Demonlover (2002): 4 out of 10: Wow, what an overlong train wreck of a movie. Before I begin to scratch the surface of the ineptitude of this film, let me explain the few things Demonlover does right.
Demonlover does some things very well. It has individual scenes that work on their own either as erotic vignettes; (Chloe Sevigny playing video games in the nude, an Asian girl seducing a French man at a nightclub after his lover leaves.) or plot actions (dosing a bottled water with Halcyon) before the film ventures down the rabbit hole twenty-odd minutes in.

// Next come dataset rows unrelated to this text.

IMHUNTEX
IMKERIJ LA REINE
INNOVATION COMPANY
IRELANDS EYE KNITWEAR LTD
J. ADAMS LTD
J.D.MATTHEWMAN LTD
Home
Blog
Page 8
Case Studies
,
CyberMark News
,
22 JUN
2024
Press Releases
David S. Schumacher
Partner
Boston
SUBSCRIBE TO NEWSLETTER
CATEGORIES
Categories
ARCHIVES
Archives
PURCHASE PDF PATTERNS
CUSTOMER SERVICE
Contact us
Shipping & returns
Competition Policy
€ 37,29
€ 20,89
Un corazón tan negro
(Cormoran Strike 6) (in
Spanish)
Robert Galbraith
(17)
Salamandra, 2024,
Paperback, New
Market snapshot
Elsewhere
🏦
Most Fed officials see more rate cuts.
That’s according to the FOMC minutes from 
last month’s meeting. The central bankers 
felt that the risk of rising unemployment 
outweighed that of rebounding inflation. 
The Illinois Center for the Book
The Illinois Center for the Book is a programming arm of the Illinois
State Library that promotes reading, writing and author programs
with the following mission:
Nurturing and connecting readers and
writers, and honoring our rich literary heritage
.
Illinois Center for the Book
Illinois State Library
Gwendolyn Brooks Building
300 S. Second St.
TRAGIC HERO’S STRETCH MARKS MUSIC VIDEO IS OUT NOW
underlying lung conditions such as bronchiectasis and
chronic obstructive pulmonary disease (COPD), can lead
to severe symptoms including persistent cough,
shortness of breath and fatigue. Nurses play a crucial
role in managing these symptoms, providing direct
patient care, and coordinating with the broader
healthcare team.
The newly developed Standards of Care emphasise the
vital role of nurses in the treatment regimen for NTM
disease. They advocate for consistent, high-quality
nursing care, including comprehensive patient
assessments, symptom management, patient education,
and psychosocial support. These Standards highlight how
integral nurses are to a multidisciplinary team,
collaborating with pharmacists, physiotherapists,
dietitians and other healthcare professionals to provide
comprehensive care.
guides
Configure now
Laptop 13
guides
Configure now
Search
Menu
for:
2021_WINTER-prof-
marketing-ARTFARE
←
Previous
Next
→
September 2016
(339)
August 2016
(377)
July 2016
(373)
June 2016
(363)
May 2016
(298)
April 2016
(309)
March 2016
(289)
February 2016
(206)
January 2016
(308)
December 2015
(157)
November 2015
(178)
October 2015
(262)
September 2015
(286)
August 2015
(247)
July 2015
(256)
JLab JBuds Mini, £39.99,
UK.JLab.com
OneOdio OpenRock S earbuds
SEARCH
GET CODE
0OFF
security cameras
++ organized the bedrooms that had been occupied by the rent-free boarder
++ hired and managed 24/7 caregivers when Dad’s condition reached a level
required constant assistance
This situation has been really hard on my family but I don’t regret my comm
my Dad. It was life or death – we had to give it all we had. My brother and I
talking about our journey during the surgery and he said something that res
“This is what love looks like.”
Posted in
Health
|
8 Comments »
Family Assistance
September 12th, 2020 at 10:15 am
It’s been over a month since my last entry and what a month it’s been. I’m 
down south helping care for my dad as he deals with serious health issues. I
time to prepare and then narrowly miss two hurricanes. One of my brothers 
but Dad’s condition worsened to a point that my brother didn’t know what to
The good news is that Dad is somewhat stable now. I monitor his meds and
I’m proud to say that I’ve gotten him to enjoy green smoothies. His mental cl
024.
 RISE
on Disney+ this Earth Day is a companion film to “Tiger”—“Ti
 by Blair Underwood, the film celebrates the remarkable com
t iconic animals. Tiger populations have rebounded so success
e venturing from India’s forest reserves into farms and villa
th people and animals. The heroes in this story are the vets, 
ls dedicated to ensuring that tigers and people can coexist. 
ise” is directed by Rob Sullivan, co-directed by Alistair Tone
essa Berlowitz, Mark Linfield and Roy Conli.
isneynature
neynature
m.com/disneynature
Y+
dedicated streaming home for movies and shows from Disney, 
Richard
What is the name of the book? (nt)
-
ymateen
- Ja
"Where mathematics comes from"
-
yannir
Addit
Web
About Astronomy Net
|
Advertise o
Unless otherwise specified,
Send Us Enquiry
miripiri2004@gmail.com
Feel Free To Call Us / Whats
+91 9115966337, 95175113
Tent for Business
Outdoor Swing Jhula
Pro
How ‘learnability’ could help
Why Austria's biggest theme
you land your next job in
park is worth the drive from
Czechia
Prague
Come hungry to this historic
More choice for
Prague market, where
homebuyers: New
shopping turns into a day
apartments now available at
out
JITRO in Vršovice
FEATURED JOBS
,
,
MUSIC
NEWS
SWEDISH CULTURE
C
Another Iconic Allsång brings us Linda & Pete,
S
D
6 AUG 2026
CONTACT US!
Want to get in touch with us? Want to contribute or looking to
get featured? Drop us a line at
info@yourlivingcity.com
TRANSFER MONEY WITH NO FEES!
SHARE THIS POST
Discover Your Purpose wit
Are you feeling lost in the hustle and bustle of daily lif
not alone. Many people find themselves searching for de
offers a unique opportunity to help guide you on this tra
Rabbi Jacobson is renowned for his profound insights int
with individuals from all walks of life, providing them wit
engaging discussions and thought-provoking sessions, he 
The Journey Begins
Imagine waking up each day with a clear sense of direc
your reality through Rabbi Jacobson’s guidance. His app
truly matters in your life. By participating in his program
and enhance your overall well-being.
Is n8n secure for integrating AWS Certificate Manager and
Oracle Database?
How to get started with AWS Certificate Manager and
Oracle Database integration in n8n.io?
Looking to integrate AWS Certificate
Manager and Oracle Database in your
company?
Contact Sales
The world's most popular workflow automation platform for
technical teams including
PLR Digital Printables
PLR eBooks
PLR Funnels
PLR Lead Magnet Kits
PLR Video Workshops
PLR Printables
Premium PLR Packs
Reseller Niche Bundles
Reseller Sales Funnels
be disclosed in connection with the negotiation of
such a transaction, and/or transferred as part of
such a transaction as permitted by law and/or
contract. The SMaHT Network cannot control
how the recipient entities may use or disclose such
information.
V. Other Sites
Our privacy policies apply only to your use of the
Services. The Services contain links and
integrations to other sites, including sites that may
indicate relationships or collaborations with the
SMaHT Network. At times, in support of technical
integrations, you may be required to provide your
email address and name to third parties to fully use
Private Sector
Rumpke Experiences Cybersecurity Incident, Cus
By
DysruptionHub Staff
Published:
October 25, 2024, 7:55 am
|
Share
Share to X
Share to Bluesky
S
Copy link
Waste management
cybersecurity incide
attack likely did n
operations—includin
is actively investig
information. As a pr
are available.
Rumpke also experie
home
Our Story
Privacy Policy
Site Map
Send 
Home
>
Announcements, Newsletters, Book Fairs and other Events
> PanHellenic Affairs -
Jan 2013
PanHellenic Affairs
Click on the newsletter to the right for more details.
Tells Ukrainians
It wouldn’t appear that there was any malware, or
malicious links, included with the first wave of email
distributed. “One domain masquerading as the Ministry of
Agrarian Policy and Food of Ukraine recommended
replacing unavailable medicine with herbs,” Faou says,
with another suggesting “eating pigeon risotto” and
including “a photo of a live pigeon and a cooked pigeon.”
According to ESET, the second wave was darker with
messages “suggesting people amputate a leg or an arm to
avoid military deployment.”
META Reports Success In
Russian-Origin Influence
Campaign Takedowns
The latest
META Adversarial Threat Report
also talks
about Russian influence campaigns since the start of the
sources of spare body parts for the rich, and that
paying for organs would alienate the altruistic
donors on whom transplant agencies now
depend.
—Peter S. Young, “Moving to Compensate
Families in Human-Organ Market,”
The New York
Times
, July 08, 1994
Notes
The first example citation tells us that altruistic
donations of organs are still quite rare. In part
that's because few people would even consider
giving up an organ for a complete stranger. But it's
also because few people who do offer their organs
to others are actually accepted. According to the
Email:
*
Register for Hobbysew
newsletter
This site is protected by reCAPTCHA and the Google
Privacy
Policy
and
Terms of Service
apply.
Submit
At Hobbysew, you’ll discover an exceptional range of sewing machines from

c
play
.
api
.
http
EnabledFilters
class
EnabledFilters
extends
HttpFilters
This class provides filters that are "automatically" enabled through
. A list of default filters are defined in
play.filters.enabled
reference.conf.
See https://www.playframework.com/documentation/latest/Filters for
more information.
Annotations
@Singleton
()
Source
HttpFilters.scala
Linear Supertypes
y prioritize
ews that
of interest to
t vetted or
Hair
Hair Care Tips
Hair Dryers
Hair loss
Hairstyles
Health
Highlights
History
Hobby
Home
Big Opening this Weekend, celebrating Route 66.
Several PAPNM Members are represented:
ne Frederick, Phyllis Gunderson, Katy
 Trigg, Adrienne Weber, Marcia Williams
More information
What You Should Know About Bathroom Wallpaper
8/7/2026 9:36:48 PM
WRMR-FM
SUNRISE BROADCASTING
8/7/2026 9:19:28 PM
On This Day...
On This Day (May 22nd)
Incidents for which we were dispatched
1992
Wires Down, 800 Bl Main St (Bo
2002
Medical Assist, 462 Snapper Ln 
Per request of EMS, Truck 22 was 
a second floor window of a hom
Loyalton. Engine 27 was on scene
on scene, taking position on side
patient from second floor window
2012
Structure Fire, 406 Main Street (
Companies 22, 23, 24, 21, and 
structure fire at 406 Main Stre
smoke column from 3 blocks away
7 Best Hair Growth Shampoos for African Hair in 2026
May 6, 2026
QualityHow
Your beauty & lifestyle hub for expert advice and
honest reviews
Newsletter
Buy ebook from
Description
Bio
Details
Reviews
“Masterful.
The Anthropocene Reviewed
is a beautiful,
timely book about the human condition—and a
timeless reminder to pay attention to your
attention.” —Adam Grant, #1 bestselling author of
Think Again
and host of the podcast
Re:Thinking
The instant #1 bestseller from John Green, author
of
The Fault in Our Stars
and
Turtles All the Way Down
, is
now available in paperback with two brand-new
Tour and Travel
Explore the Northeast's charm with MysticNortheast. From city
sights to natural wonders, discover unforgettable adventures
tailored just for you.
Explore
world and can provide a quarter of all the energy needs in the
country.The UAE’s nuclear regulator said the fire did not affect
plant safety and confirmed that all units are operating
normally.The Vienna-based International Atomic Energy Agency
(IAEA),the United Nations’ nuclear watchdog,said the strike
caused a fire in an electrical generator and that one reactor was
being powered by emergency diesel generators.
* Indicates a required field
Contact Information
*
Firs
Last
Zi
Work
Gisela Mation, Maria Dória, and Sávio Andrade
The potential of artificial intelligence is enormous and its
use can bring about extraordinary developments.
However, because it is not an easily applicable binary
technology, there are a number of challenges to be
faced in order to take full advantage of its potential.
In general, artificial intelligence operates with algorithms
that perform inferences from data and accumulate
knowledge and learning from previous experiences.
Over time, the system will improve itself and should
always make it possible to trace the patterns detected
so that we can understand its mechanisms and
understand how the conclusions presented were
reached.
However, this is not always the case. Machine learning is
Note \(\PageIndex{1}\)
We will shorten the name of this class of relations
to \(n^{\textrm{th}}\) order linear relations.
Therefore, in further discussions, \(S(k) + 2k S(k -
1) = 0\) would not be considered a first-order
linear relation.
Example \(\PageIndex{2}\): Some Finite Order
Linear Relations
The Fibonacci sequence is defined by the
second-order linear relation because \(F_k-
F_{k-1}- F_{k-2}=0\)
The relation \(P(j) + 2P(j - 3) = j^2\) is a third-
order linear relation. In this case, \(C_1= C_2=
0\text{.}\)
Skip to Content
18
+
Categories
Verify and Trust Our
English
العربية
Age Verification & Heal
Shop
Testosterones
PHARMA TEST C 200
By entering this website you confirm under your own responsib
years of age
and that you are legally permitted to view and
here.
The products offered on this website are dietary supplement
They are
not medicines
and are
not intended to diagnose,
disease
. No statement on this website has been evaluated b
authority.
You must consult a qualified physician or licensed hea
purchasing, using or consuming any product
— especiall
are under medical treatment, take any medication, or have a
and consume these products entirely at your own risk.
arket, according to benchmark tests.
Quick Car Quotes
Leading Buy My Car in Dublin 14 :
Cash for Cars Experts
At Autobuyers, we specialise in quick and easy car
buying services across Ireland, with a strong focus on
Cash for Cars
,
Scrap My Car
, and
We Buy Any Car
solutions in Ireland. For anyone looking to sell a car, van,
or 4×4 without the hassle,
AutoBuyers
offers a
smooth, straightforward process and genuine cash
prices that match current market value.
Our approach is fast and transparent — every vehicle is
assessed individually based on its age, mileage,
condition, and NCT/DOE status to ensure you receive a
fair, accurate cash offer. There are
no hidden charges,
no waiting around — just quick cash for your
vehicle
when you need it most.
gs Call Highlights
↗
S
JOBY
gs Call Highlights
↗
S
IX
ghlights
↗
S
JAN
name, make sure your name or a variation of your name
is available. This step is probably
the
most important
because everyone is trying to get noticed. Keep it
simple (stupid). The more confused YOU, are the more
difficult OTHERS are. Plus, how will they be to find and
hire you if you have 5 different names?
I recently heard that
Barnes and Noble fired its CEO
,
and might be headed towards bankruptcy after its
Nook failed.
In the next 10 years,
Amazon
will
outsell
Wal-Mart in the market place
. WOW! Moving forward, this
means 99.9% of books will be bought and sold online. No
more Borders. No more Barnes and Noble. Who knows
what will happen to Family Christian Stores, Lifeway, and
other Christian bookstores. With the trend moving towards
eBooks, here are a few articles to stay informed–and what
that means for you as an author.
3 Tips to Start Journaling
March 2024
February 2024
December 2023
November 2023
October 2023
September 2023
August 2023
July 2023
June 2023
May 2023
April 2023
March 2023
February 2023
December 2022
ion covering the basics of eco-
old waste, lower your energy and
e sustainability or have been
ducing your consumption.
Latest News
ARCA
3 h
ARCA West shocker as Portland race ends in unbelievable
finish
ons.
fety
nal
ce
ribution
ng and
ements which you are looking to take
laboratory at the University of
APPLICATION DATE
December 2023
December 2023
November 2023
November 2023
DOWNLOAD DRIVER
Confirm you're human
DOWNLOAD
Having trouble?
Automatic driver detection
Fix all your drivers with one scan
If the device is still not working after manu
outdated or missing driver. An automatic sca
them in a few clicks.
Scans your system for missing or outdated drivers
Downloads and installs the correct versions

The general plot of Demonlover is a French conglomerate is looking to buy an adult anime company. Because of this, a rival adult anime distributor has sent a corporate spy to put a kibosh on the proceedings. That is the story. There is some silliness about a secret torture and bondage site on the dark web, but the story, in a nutshell, is an Anime buyout scheme.
So how can a thriller dealing with bondage and hentai and starring Chloë Sevigny, Gina Gershon, and the hot redhead from The Devil’s Advocate, Connie Nielsen, possibly go wrong? Well, for one thing, there are cloistered nuns that know more about marketing animated porn online than writer/director Olivier Assayas does.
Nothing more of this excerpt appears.